Verantwortlicher Autor: Schirn Kunsthalle / Kirsten Ernst Frankfurt am Main, 14.02.2021, 23:41 Uhr
Presse-Ressort von: Kirsten Ernst Bericht 6139x gelesen
Mount Lefroy, Lawren S. Harris, 1930
Mount Lefroy, Lawren S. Harris, 1930  Bild: © Family of Lawren S. Harris / Schirn Kunsthalle

Frankfurt am Main [ENA] Magnetic North - Mythos Kanada in der Malerei von 1910-1940. Uralte Wälder in entlegenen Regionen, majestätische Ansichten der Arktis, oder die Magie der Nordlichter: Die Malerei der kanadischen Moderne entwirft ein mythisches Kanada voll bildnerischer Experimentierfreude in der Frankfurter SCHIRN.

Fantastische Outdoor-Abenteuer, einsame Holzhütten im Wald oder magische Nordlichter vor weißen Gletschern – allein das Wort „Kanada“ weckt in uns viele romantische Assoziationen. Plötzlich sehnen wir uns nach einem idyllischen Leben als Aussteiger, wie es Filme und Literatur so oft zeigen. Diese romantisierten Ideen sind keine Erfindung unserer Zeit: Anfang des 20. Jahrhunderts reisten kanadische Künstlerinnen und Künstler aus den Städten in die Natur. Sie waren auf der Suche nach einer neuen malerischen Sprache für die kulturelle Identität der damals noch jungen Nation, die seit 1867 mit dem Zusammenschluss der Provinzen den Prozess der Unabhängigkeit eingeleitet hatte.

Visuell verkörpern diese Gemälde und Skizzen den Traum von einer unberührten Welt. Sie zeichnen das Idyll einer überwältigenden Landschaft und bewegen sich damit jenseits der Realität des modernen Stadtlebens oder der expandierenden industriellen Nutzung der Natur. Nicht zuletzt war diese Landschaft auch die Heimat der Indigenen Bevölkerung. Im Mai 1920 gründeten die befreundeten Künstler Lawren Harris, J. E. H. MacDonald, A. Y. Jackson, Frank Johnston, Arthur Lismer, Franklin Carmichael und A. J. Casson offiziell die Vereinigung Group of Seven. Bereits mehrere Jahre in Folge hatten sie auf gemeinsamen Ausflügen die Landschaft nördlich von Ontario erkundet und in stimmungsvollen Gemälden festgehalten.
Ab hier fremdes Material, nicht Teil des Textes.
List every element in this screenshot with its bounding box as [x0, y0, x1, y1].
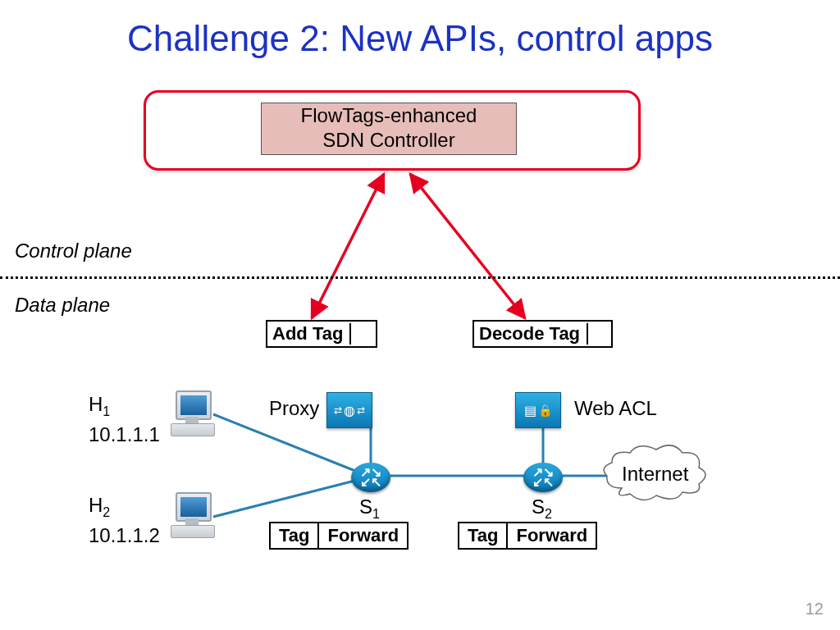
controller-line1: FlowTags-enhanced [301, 104, 477, 126]
control-plane-label: Control plane [15, 240, 132, 262]
controller-line2: SDN Controller [322, 129, 454, 151]
slide-title: Challenge 2: New APIs, control apps [0, 18, 840, 59]
host2-label: H2 10.1.1.2 [89, 494, 160, 547]
controller-box: FlowTags-enhanced SDN Controller [261, 103, 517, 155]
s2-table: Tag Forward [458, 522, 597, 550]
webacl-label: Web ACL [574, 397, 657, 420]
host1-label: H1 10.1.1.1 [89, 393, 160, 446]
plane-divider [0, 276, 840, 279]
webacl-icon: ▤🔒 [515, 392, 561, 428]
decode-tag-label: Decode Tag [479, 323, 580, 345]
add-tag-stub [349, 323, 368, 345]
s1-table-tag: Tag [271, 523, 319, 548]
router-s1-icon: ↗↘↙↖ [351, 458, 390, 497]
router-s2-icon: ↗↘↙↖ [523, 458, 563, 497]
host1-icon [171, 390, 220, 436]
host2-icon [171, 492, 220, 538]
add-tag-box: Add Tag [266, 320, 377, 348]
s1-table: Tag Forward [269, 522, 409, 550]
internet-cloud: Internet [597, 443, 704, 500]
s2-table-tag: Tag [459, 523, 508, 548]
page-number: 12 [806, 600, 824, 619]
proxy-label: Proxy [269, 397, 319, 420]
s1-table-fwd: Forward [319, 523, 407, 548]
decode-tag-stub [587, 323, 605, 345]
add-tag-label: Add Tag [272, 323, 343, 345]
decode-tag-box: Decode Tag [472, 320, 613, 348]
switch-s1-label: S1 [359, 495, 380, 522]
svg-line-3 [213, 477, 368, 517]
svg-line-1 [410, 174, 525, 318]
proxy-icon: ⇄◍⇄ [326, 392, 372, 428]
s2-table-fwd: Forward [508, 523, 596, 548]
data-plane-label: Data plane [15, 294, 110, 317]
switch-s2-label: S2 [532, 495, 552, 522]
svg-line-0 [312, 174, 384, 318]
internet-label: Internet [622, 463, 688, 486]
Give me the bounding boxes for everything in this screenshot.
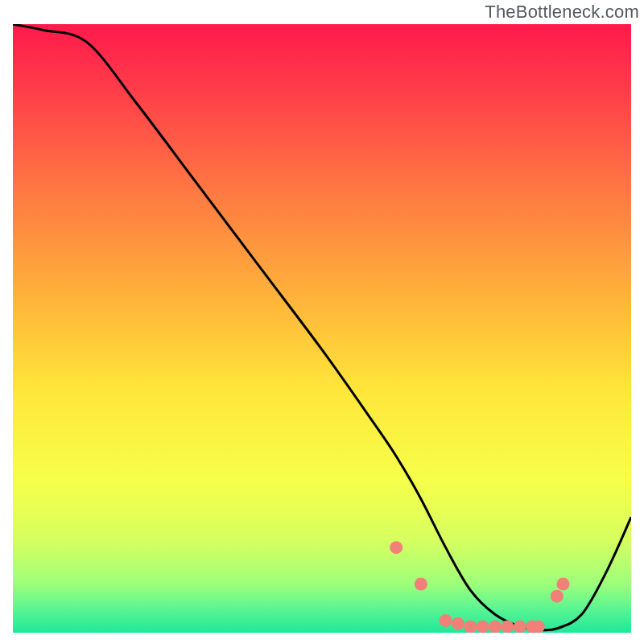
gradient-background [13,24,631,633]
marker-dot [514,620,526,633]
marker-dot [532,620,545,633]
marker-dot [440,614,452,627]
marker-dot [415,578,427,591]
marker-dot [557,578,570,591]
marker-dot [452,617,464,630]
marker-dot [464,620,477,633]
marker-dot [489,620,502,633]
plot-area [13,24,631,633]
watermark-text: TheBottleneck.com [485,2,639,23]
chart-svg [13,24,631,633]
chart-frame: TheBottleneck.com [0,0,644,644]
marker-dot [501,620,514,633]
marker-dot [390,541,402,554]
marker-dot [551,590,564,603]
marker-dot [477,620,489,633]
Die Group of Seven fanden sich 1920 in Toronto zusammen, aber auch weitere Künstlerinnen und Künstler aus ihrem Umkreis, wie Emily Carr, Tom Thomson oder Mary E. Wrinch, vereinte neben der Vorliebe für die Landschaftsmalerei das Ziel, eine eigenständige kanadische Maltradition zu etablieren. In Abgrenzung zur europäischen Avantgarde wollten sie damit einen originären Beitrag zu der sich international entwickelnden Moderne leisten. Neben ihren künstlerischen Ideen teilten sie den Wunsch, durch ihre Gemälde eine Zugehörigkeit zu der noch nicht lange unabhängigen Nation Kanada zum Ausdruck zu bringen und idealerweise auch im Betrachter zu erzeugen. Dieses Nationalgefühl sollte durch Kunst verbreitet, geformt und gefestigt werden.

Noch stilitsich beeinflußt waren sie vom Jugendstil und Postimpressionismus, doch hoben sie sich stark vom akademischen Stil der Zeit ab. Seit Jahrtausenden lebten Indigene auf dem nordamerikanischen Territorium, das seit 1867 als "Kanada" bekannt ist. Sie nutzten das Land im Einklang mit der Natur und entwickelten ihre eigenständigen, reichnen Kulturen. Die Malerin Emily Carr interessierte sich für die kulturellen Erzeugnisse der ihr fremden Kultur und setzt diese ins Bild. Wie auch Lawren Harris sah Carr in der Landschaft Kanadas eine spirituelle Quelle. In Bäumen und Wäldern erkannte sie Stärke, Wahrheit und die Essenz des Lebens. In ihren Werken versuchte sie den Geist der Natur einzufangen und tendierte mehr und mehr zur Abstraktion.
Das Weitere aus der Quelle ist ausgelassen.